Of course a buyer is always undertaking a formal investigation of your business along the way and this is called due diligence. The more formal “due diligence” is the process of the buyer looking at documents that they may not have seen before due to sensitivity or other reasons to hold back during the standard enquiry stage. This due diligence can take place usually once a formal agreement is in place and it is not unusual to see the Heads of Agreement state that the offer is subject to “due diligence”. At this formal stage, a buyer will usually bring in their accountant or other adviser to assist in the investigation and will ask for an exclusive dealing period during which time the vendors agree not to sell the business to anyone else. Due diligence should be seen as validation or confirmation of information previously shown to a buyer.
Contract of Sale
A contract will be drawn up by the seller’s lawyer, according to the general terms of the Heads of Agreement. However, a contract will be more detailed, containing provisions and clauses designed to protect both parties and cover issues like warranties and other more technical provisions.
Exchange of Contract
Once both parties are happy with the terms of the contract, the lawyers will arrange to meet and exchange contracts. Once contracts are exchanged, the deal is sealed.
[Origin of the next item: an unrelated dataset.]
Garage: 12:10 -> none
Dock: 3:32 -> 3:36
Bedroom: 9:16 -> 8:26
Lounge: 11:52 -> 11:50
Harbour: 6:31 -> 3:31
Between Exchange and Settlement
After the exchange of contract, the parties prepare for settlement. This can involve gaining consent to assignment from the landlord, franchisor or other authority. It can cover formal finance approval as well as anything else that needs to be done under the contract. This is the beginning of the handover.
The time before and after final settlement of the sale is called the handover stage. The seller is usually under obligation to introduce the buyer to all facets of the business. This is part of what the buyer is paying for. This handover includes meeting suppliers and clients, as well as being shown how to operate the business and anything else that needs to be transitioned during this period. Usually there will be provision for the buyer to start working in the business after exchange and before settlement. And the seller will remain after settlement to further assist. These training and assistance periods are usually short, so that if the buyer wants longer tuition and assistance period that needs to be paid for by the buyer.
Sometimes a seller will be asked to stay on in the business to earn what we call an “earnout”. This can be part of the purchase price that is paid after initial settlement, and may or may not be tied to performance of the business. It may just be there to ensure that the seller stays for this extended period and more fully hand over the goodwill etc.
Settlement of the Sale
Settlement of the sale involves final payment of all monies due on settlement and the handover of the business to the buyer. The buyer then takes the profit of the business and control over its operation.